The Devils named two to John Hynes’ coaching staff to replace Geoff Ward, who left to take a position on the staff of the Calgary Flames and Ryane Clowe, who took the head coach’s job with the Newfoundland Growlers of the ECHL.
The new coaches are Rick Kowalsky, formerly head coach of the AHL’s Binghamton Devils and former NHLer Mike Grier.
Kowalsky joins Hynes’ staff after more than a decade with the organization. The 46-year-old played for the Trenton Titans in 2005 (where he was captain) when he won a Kelly Cup in his final season as a pro hockey player. He had played in the ECHL for the Roanoke Express, the Hampton Roads Admirals and the Titans. He also spent some time in the AHL with the Cornwall Aces, Portland Pirates and Norfolk Admirals.
He was named to the ECHL Hall of Fame in 2017.

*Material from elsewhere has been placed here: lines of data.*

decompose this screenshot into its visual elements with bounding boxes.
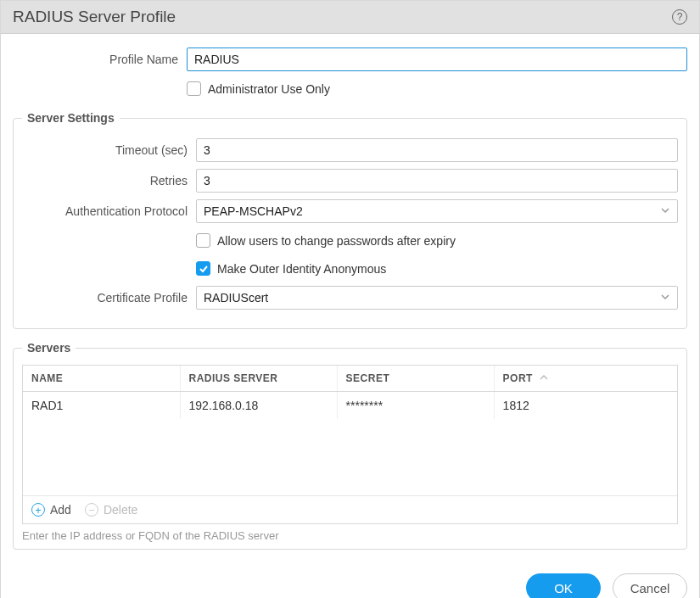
cert-profile-value: RADIUScert [204, 291, 268, 305]
cell-server: 192.168.0.18 [180, 392, 337, 420]
retries-label: Retries [22, 174, 196, 187]
auth-protocol-label: Authentication Protocol [22, 204, 196, 218]
servers-group: Servers NAME RADIUS SERVER SECRET PORT [13, 341, 687, 550]
help-icon[interactable]: ? [672, 9, 687, 25]
profile-name-row: Profile Name [13, 48, 687, 71]
outer-anon-label: Make Outer Identity Anonymous [217, 262, 386, 276]
auth-protocol-select[interactable]: PEAP-MSCHAPv2 [196, 199, 678, 223]
delete-button[interactable]: − Delete [85, 503, 137, 517]
table-header-row: NAME RADIUS SERVER SECRET PORT [23, 366, 677, 392]
minus-icon: − [85, 503, 98, 517]
cell-secret: ******** [337, 392, 494, 420]
retries-input[interactable] [196, 169, 678, 193]
col-secret[interactable]: SECRET [337, 366, 494, 392]
cert-profile-select[interactable]: RADIUScert [196, 286, 678, 310]
cell-port: 1812 [494, 392, 677, 420]
timeout-input[interactable] [196, 138, 678, 162]
table-toolbar: + Add − Delete [23, 495, 677, 523]
ok-button[interactable]: OK [526, 573, 601, 598]
chevron-down-icon [660, 204, 670, 218]
col-name[interactable]: NAME [23, 366, 180, 392]
outer-anon-checkbox[interactable] [196, 261, 210, 276]
profile-name-input[interactable] [187, 48, 687, 71]
cancel-button[interactable]: Cancel [613, 573, 687, 598]
dialog-titlebar: RADIUS Server Profile ? [1, 1, 699, 34]
admin-only-checkbox[interactable] [187, 81, 201, 96]
servers-table-wrap: NAME RADIUS SERVER SECRET PORT [22, 365, 678, 524]
retries-row: Retries [22, 169, 678, 193]
outer-anon-row: Make Outer Identity Anonymous [22, 258, 678, 279]
profile-name-label: Profile Name [13, 53, 187, 66]
admin-only-label: Administrator Use Only [208, 82, 330, 96]
server-settings-legend: Server Settings [22, 111, 120, 125]
timeout-label: Timeout (sec) [22, 143, 196, 157]
auth-protocol-row: Authentication Protocol PEAP-MSCHAPv2 [22, 199, 678, 223]
dialog-footer: OK Cancel [13, 550, 687, 598]
timeout-row: Timeout (sec) [22, 138, 678, 162]
cell-name: RAD1 [23, 392, 180, 420]
sort-asc-icon [540, 374, 548, 383]
allow-pw-change-row: Allow users to change passwords after ex… [22, 230, 678, 251]
table-empty-space [23, 419, 677, 495]
dialog-body: Profile Name Administrator Use Only Serv… [1, 34, 699, 598]
cert-profile-row: Certificate Profile RADIUScert [22, 286, 678, 310]
server-settings-group: Server Settings Timeout (sec) Retries Au… [13, 111, 687, 329]
auth-protocol-value: PEAP-MSCHAPv2 [204, 204, 303, 218]
col-port[interactable]: PORT [494, 366, 677, 392]
servers-table: NAME RADIUS SERVER SECRET PORT [23, 366, 677, 495]
col-radius-server[interactable]: RADIUS SERVER [180, 366, 337, 392]
chevron-down-icon [660, 291, 670, 305]
plus-icon: + [31, 503, 45, 517]
allow-pw-change-checkbox[interactable] [196, 233, 210, 248]
servers-legend: Servers [22, 341, 76, 355]
allow-pw-change-label: Allow users to change passwords after ex… [217, 234, 456, 248]
add-button[interactable]: + Add [31, 503, 71, 517]
table-row[interactable]: RAD1 192.168.0.18 ******** 1812 [23, 392, 677, 420]
servers-hint: Enter the IP address or FQDN of the RADI… [22, 529, 678, 542]
dialog-title: RADIUS Server Profile [13, 8, 176, 26]
radius-server-profile-dialog: RADIUS Server Profile ? Profile Name Adm… [0, 0, 700, 598]
cert-profile-label: Certificate Profile [22, 291, 196, 305]
admin-only-row: Administrator Use Only [13, 78, 687, 99]
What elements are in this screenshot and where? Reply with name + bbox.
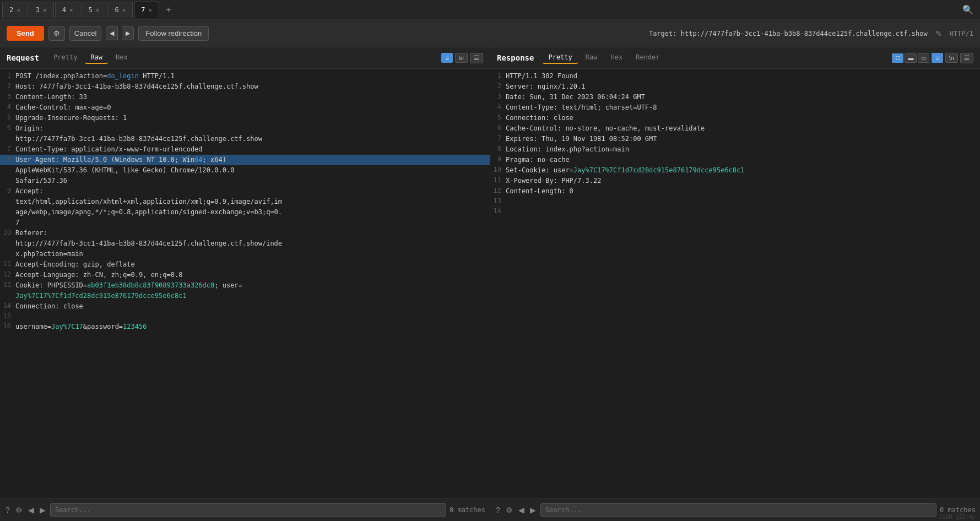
request-options-btn[interactable]: ☰ [470, 53, 483, 63]
request-panel-actions: ≡ \n ☰ [441, 53, 483, 63]
view-single-btn[interactable]: ▬ [905, 53, 917, 63]
table-row: x.php?action=main [0, 249, 490, 259]
tab-4[interactable]: 4 × [55, 2, 80, 18]
tab-bar: 2 × 3 × 4 × 5 × 6 × 7 × + 🔍 [0, 0, 980, 20]
response-tab-pretty[interactable]: Pretty [543, 52, 577, 64]
response-tabs: Pretty Raw Hex Render [543, 52, 665, 64]
request-matches-count: 0 matches [450, 506, 485, 514]
response-next-match-button[interactable]: ▶ [529, 504, 537, 515]
tab-close-icon[interactable]: × [43, 7, 47, 14]
response-help-button[interactable]: ? [495, 504, 501, 515]
request-bottom-panel: ? ⚙ ◀ ▶ 0 matches [0, 498, 490, 521]
table-row: 11 Accept-Encoding: gzip, deflate [0, 259, 490, 270]
table-row: 11 X-Powered-By: PHP/7.3.22 [490, 176, 980, 186]
response-tab-raw[interactable]: Raw [580, 52, 603, 64]
tab-6[interactable]: 6 × [107, 2, 133, 18]
request-panel-header: Request Pretty Raw Hex ≡ \n ☰ [0, 47, 490, 69]
table-row: 10 Set-Cookie: user=Jay%7C17%7Cf1d7cd28d… [490, 165, 980, 176]
response-panel-header: Response Pretty Raw Hex Render ☷ ▬ ▭ ≡ \… [490, 47, 980, 69]
response-title: Response [497, 53, 534, 62]
table-row: 13 Cookie: PHPSESSID=ab03f1eb38db8c83f90… [0, 280, 490, 291]
request-search-input[interactable] [50, 503, 446, 517]
nav-back-button[interactable]: ◀ [106, 26, 118, 40]
send-button[interactable]: Send [7, 26, 44, 41]
table-row: 7 Expires: Thu, 19 Nov 1981 08:52:00 GMT [490, 134, 980, 144]
table-row: age/webp,image/apng,*/*;q=0.8,applicatio… [0, 207, 490, 218]
request-help-button[interactable]: ? [4, 504, 11, 515]
tab-2[interactable]: 2 × [2, 2, 28, 18]
table-row: 3 Date: Sun, 31 Dec 2023 06:04:24 GMT [490, 92, 980, 102]
table-row: 2 Host: 7477fa7b-3cc1-41ba-b3b8-837d44ce… [0, 82, 490, 92]
table-row: 1 POST /index.php?action=do_login HTTP/1… [0, 71, 490, 82]
table-row: 4 Cache-Control: max-age=0 [0, 102, 490, 113]
request-code-area: 1 POST /index.php?action=do_login HTTP/1… [0, 69, 490, 498]
response-format-btn[interactable]: ≡ [932, 53, 943, 63]
view-split-btn[interactable]: ☷ [892, 53, 903, 63]
follow-redirection-button[interactable]: Follow redirection [138, 26, 209, 41]
response-settings-button[interactable]: ⚙ [505, 504, 514, 515]
tab-close-icon[interactable]: × [149, 7, 153, 14]
request-tab-raw[interactable]: Raw [85, 52, 108, 64]
tab-5[interactable]: 5 × [82, 2, 107, 18]
edit-target-button[interactable]: ✎ [932, 28, 945, 39]
table-row: 3 Content-Length: 33 [0, 92, 490, 102]
watermark: CSDN @Z3r4y [939, 514, 976, 520]
tab-3[interactable]: 3 × [29, 2, 54, 18]
table-row: 16 username=Jay%7C17&password=123456 [0, 322, 490, 332]
response-search-input[interactable] [540, 503, 936, 517]
response-prev-match-button[interactable]: ◀ [517, 504, 526, 515]
tab-add-button[interactable]: + [160, 2, 177, 17]
request-format-btn[interactable]: ≡ [441, 53, 452, 63]
table-row: 2 Server: nginx/1.20.1 [490, 82, 980, 92]
view-full-btn[interactable]: ▭ [918, 53, 929, 63]
request-prev-match-button[interactable]: ◀ [27, 504, 35, 515]
table-row: 7 Content-Type: application/x-www-form-u… [0, 144, 490, 155]
table-row: 9 Accept: [0, 186, 490, 197]
table-row: AppleWebKit/537.36 (KHTML, like Gecko) C… [0, 165, 490, 176]
table-row: 6 Origin: [0, 123, 490, 134]
table-row: 12 Accept-Language: zh-CN, zh;q=0.9, en;… [0, 270, 490, 280]
request-tab-hex[interactable]: Hex [110, 52, 133, 64]
table-row: http://7477fa7b-3cc1-41ba-b3b8-837d44ce1… [0, 134, 490, 144]
table-row: Jay%7C17%7Cf1d7cd28dc915e876179dcce95e6c… [0, 291, 490, 301]
table-row: 13 [490, 197, 980, 207]
table-row: Safari/537.36 [0, 176, 490, 186]
view-buttons: ☷ ▬ ▭ [892, 53, 929, 63]
table-row: 8 Location: index.php?action=main [490, 144, 980, 155]
nav-forward-button[interactable]: ▶ [122, 26, 134, 40]
response-wrap-btn[interactable]: \n [945, 53, 958, 63]
table-row: http://7477fa7b-3cc1-41ba-b3b8-837d44ce1… [0, 238, 490, 249]
response-tab-render[interactable]: Render [630, 52, 665, 64]
tab-close-icon[interactable]: × [17, 7, 20, 14]
tab-close-icon[interactable]: × [122, 7, 126, 14]
request-tab-pretty[interactable]: Pretty [48, 52, 83, 64]
tab-7[interactable]: 7 × [134, 2, 159, 18]
toolbar: Send ⚙ Cancel ◀ ▶ Follow redirection Tar… [0, 20, 980, 47]
tab-close-icon[interactable]: × [96, 7, 100, 14]
settings-icon-button[interactable]: ⚙ [48, 26, 65, 41]
table-row: text/html,application/xhtml+xml,applicat… [0, 197, 490, 207]
response-tab-hex[interactable]: Hex [605, 52, 628, 64]
table-row: 9 Pragma: no-cache [490, 155, 980, 165]
request-settings-button[interactable]: ⚙ [14, 504, 24, 515]
request-title: Request [7, 53, 39, 62]
table-row: 14 [490, 207, 980, 216]
table-row: 6 Cache-Control: no-store, no-cache, mus… [490, 123, 980, 134]
response-options-btn[interactable]: ☰ [960, 53, 973, 63]
request-wrap-btn[interactable]: \n [455, 53, 468, 63]
tab-close-icon[interactable]: × [69, 7, 73, 14]
tab-search-icon[interactable]: 🔍 [958, 2, 978, 17]
request-panel: Request Pretty Raw Hex ≡ \n ☰ 1 POST /in… [0, 47, 490, 498]
cancel-button[interactable]: Cancel [69, 26, 101, 41]
response-panel: Response Pretty Raw Hex Render ☷ ▬ ▭ ≡ \… [490, 47, 980, 498]
table-row: 1 HTTP/1.1 302 Found [490, 71, 980, 82]
response-code-area: 1 HTTP/1.1 302 Found 2 Server: nginx/1.2… [490, 69, 980, 498]
table-row: 5 Upgrade-Insecure-Requests: 1 [0, 113, 490, 123]
table-row: 8 User-Agent: Mozilla/5.0 (Windows NT 10… [0, 155, 490, 165]
response-bottom-panel: ? ⚙ ◀ ▶ 0 matches [490, 498, 980, 521]
request-next-match-button[interactable]: ▶ [39, 504, 47, 515]
request-tabs: Pretty Raw Hex [48, 52, 133, 64]
table-row: 4 Content-Type: text/html; charset=UTF-8 [490, 102, 980, 113]
table-row: 7 [0, 218, 490, 228]
http-version: HTTP/1 [950, 30, 973, 37]
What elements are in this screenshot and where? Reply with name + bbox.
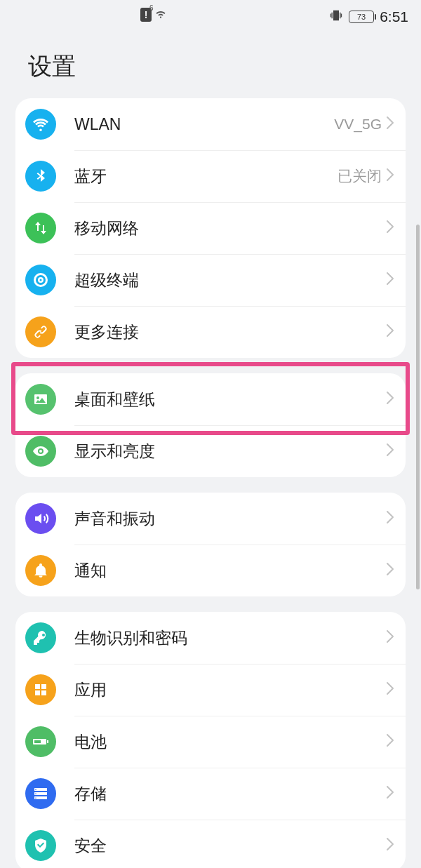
status-right: 73 6:51 xyxy=(329,8,408,25)
row-label: 存储 xyxy=(74,783,386,805)
chevron-right-icon xyxy=(386,168,394,185)
row-label: 显示和亮度 xyxy=(74,441,386,462)
row-label: 安全 xyxy=(74,835,386,857)
apps-icon xyxy=(25,674,56,705)
row-label: 生物识别和密码 xyxy=(74,627,386,649)
row-label: 桌面和壁纸 xyxy=(74,389,386,410)
chevron-right-icon xyxy=(386,629,394,646)
row-wlan[interactable]: WLANVV_5G xyxy=(15,98,406,150)
chevron-right-icon xyxy=(386,837,394,854)
row-label: 应用 xyxy=(74,679,386,701)
row-display[interactable]: 显示和亮度 xyxy=(15,425,406,477)
wifi-signal-icon: 6 xyxy=(154,7,167,22)
vibrate-icon xyxy=(329,8,343,25)
battery-percent: 73 xyxy=(357,13,366,21)
chevron-right-icon xyxy=(386,272,394,288)
status-left: ! 6 xyxy=(140,7,167,22)
shield-icon xyxy=(25,830,56,861)
settings-groups: WLANVV_5G蓝牙已关闭移动网络超级终端更多连接桌面和壁纸显示和亮度声音和振… xyxy=(0,98,421,868)
battery-icon: 73 xyxy=(349,11,374,23)
row-sound[interactable]: 声音和振动 xyxy=(15,493,406,545)
bell-icon xyxy=(25,555,56,586)
row-more[interactable]: 更多连接 xyxy=(15,306,406,358)
chevron-right-icon xyxy=(386,220,394,236)
row-apps[interactable]: 应用 xyxy=(15,664,406,716)
row-label: 通知 xyxy=(74,560,386,582)
storage-icon xyxy=(25,778,56,809)
row-biometric[interactable]: 生物识别和密码 xyxy=(15,612,406,664)
row-label: 超级终端 xyxy=(74,269,386,291)
batt-icon xyxy=(25,726,56,757)
chevron-right-icon xyxy=(386,391,394,408)
chevron-right-icon xyxy=(386,116,394,133)
row-label: WLAN xyxy=(74,115,334,134)
row-label: 蓝牙 xyxy=(74,166,338,187)
chevron-right-icon xyxy=(386,323,394,340)
image-icon xyxy=(25,384,56,415)
clock: 6:51 xyxy=(380,8,408,25)
status-bar: ! 6 73 6:51 xyxy=(0,0,421,34)
row-value: 已关闭 xyxy=(338,166,382,186)
updown-icon xyxy=(25,213,56,243)
row-security[interactable]: 安全 xyxy=(15,820,406,868)
settings-group: 生物识别和密码应用电池存储安全 xyxy=(15,612,406,868)
row-label: 更多连接 xyxy=(74,321,386,343)
settings-group: WLANVV_5G蓝牙已关闭移动网络超级终端更多连接 xyxy=(15,98,406,358)
chevron-right-icon xyxy=(386,510,394,527)
chevron-right-icon xyxy=(386,785,394,802)
chevron-right-icon xyxy=(386,562,394,579)
bluetooth-icon xyxy=(25,161,56,192)
key-icon xyxy=(25,622,56,653)
settings-group: 桌面和壁纸显示和亮度 xyxy=(15,373,406,477)
row-label: 电池 xyxy=(74,731,386,753)
radar-icon xyxy=(25,265,56,295)
row-wallpaper[interactable]: 桌面和壁纸 xyxy=(15,373,406,425)
row-bluetooth[interactable]: 蓝牙已关闭 xyxy=(15,150,406,202)
link-icon xyxy=(25,316,56,347)
page-title: 设置 xyxy=(0,34,421,98)
settings-group: 声音和振动通知 xyxy=(15,493,406,596)
wifi-icon xyxy=(25,109,56,140)
chevron-right-icon xyxy=(386,733,394,750)
chevron-right-icon xyxy=(386,681,394,698)
row-battery[interactable]: 电池 xyxy=(15,716,406,768)
scrollbar-indicator xyxy=(416,225,420,589)
row-superdev[interactable]: 超级终端 xyxy=(15,254,406,306)
row-notify[interactable]: 通知 xyxy=(15,545,406,596)
row-label: 声音和振动 xyxy=(74,508,386,530)
row-storage[interactable]: 存储 xyxy=(15,768,406,820)
sound-icon xyxy=(25,503,56,534)
chevron-right-icon xyxy=(386,443,394,460)
row-mobile[interactable]: 移动网络 xyxy=(15,202,406,254)
eye-icon xyxy=(25,436,56,467)
row-label: 移动网络 xyxy=(74,218,386,239)
row-value: VV_5G xyxy=(334,116,382,133)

He began his coaching career in the ECHL as a player-assistant with the Express in 2001-02 and got his first head coaching gig with the Titans in 2006-07. He was promoted within the organization when he took over the Albany Devils in 2010-11 and moved with the team to Binghamton last season.
In 2009, while coaching the renamed Trenton Devils, he was named the John Brophy Award winner as ECHL coach of the year. He won the 2016 Louis A.R. Pieri Memorial Award as AHL coach of the year in 2016 with Albany. Both those years, he coached his teams to the playoffs in their respective leagues.
His AHL coaching record, according to the Devils’ press release, was “281 wins, 249 losses and 82 overtime/shootout losses in 612 games.”
Kowalsky, a native of Simcoe, Ontario, played junior hockey with the Sault Ste. Marie Greyhounds where he won OHL championships in 1991 and 1992. He was captain of the Sault Ste. Marie team that won the Memorial Cup in 1993. He was the Sabres’ tenth pick, 227th overall in 1992, but never played in the NHL.
The other coach added to the Devils staff today was former NHLer Mike Grier. Grier played 1,060 games in the NHL over 14 seasons from 1996 to 2011. Playing for the Oilers, Capitals, Sabres and Sharks, he had 162 goals and 221 assists totaling 383 points along with 510 penalty minutes in his career. His best season came in 1998-99 with Edmonton when the right winger amassed 20 goals, 24 assists for 44 points. He played in 101 Stanley Cup Playoff games totaling 14 goals and 14 assists (28 points) and 72 PIMs. Although he never won the Stanley Cup, the press release notes that “(h)e made the playoffs in 11 of his 14 seasons” in the NHL.
He was drafted 219th overall in the ninth round of the 1993 NHL Draft by the Blues. Prior to being drafted, the 43-year-old Detroit native played at Boston University. He and Hynes were teammates on the Terriers in college. Grier was an NCAA East First All-Star Team member in 1994-95 and also won the Walter Brown Award that year “as New England’s top player.” That season Boston University also won the Hockey East and NCAA championships.
Grier never played a game in the minors, going straight from college to the NHL with the Oilers. He represented the USA at the 1995 World Juniors and the 2004 World Championship (where he won a bronze medal).
Prior to being hired by the Devils, Grier was a pro scout with the Blackhawks for the last four years and was an assistant coach at his high school alma mater, St. Sebastian’s High School in Needham, Massachusetts. He was also the coach of the Boston Junior Terriers.
On Kowalsky, John Hynes had this to say via the press release: “Rick will be a great addition to our team and this is well-deserved. He and I have had a strong relationship over the past three seasons and he’s done an excellent job in developing our young players. Rick is a high-energy, hard-working coach, great communicator and a tactician who has a great mind for the game.”
On Grier, Hynes said: “We are looking forward to having Mike join our organization. Having played 14 years and over 1,000 NHL games as a forward, Mike will lean on his experience in leadership roles to work with our players. He was a highly-respected teammate and had the ability to relate to all players with his personality, demeanor and experience. These attributes will be valuable in communicating and developing our players, as we continue to build a strong culture.”
Congratulations to both men on joining the NHL coaching ranks and good luck to them as the new season gets underway.